- **WHAT YOU NEED TO DO**
Nothing past the line containing "Cookie policy (498, 52)" belongs in the output. Copy exactly every line of the data below from the first up to and including it.

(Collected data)

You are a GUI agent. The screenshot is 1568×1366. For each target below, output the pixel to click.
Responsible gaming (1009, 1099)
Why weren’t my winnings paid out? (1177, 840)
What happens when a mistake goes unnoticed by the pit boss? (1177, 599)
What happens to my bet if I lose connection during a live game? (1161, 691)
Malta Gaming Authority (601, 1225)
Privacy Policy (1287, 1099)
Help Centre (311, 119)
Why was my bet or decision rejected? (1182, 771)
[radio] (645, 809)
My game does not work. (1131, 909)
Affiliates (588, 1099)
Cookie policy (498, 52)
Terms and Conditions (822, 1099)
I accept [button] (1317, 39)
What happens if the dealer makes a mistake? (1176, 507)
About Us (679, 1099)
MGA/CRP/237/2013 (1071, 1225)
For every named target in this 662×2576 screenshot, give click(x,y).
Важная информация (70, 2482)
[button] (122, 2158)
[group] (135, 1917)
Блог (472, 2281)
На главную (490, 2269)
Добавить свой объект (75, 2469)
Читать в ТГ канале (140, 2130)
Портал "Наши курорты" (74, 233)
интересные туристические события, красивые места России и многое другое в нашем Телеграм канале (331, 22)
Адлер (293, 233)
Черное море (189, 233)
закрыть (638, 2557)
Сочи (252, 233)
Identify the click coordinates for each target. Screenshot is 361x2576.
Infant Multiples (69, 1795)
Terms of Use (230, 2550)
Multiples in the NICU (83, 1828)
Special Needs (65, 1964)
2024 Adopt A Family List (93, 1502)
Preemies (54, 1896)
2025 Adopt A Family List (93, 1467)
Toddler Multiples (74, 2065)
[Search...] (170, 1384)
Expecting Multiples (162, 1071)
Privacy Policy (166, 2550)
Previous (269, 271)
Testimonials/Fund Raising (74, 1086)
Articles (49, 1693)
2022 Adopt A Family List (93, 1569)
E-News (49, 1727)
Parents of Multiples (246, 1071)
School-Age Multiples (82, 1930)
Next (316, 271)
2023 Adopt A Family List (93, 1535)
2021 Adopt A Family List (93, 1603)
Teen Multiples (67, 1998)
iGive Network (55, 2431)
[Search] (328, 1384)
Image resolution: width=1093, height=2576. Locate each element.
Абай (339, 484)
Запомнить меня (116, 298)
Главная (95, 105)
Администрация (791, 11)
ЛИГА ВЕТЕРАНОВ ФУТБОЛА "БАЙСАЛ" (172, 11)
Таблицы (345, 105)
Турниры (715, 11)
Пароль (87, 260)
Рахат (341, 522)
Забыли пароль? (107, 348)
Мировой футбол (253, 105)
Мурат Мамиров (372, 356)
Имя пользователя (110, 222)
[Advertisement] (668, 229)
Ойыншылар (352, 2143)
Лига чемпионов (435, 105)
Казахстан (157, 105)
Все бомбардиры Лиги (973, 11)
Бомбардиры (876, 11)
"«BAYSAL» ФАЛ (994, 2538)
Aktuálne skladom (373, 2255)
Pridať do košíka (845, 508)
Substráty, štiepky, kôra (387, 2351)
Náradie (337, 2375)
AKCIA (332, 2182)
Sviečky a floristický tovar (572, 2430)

- **SOLUTION**
You are a GUI agent. The screenshot is 1568×1366. For each target below, output the pixel to click.
Responsible gaming (1009, 1099)
Why weren’t my winnings paid out? (1177, 840)
What happens when a mistake goes unnoticed by the pit boss? (1177, 599)
What happens to my bet if I lose connection during a live game? (1161, 691)
Malta Gaming Authority (601, 1225)
Privacy Policy (1287, 1099)
Help Centre (311, 119)
Why was my bet or decision rejected? (1182, 771)
[radio] (645, 809)
My game does not work. (1131, 909)
Affiliates (588, 1099)
Cookie policy (498, 52)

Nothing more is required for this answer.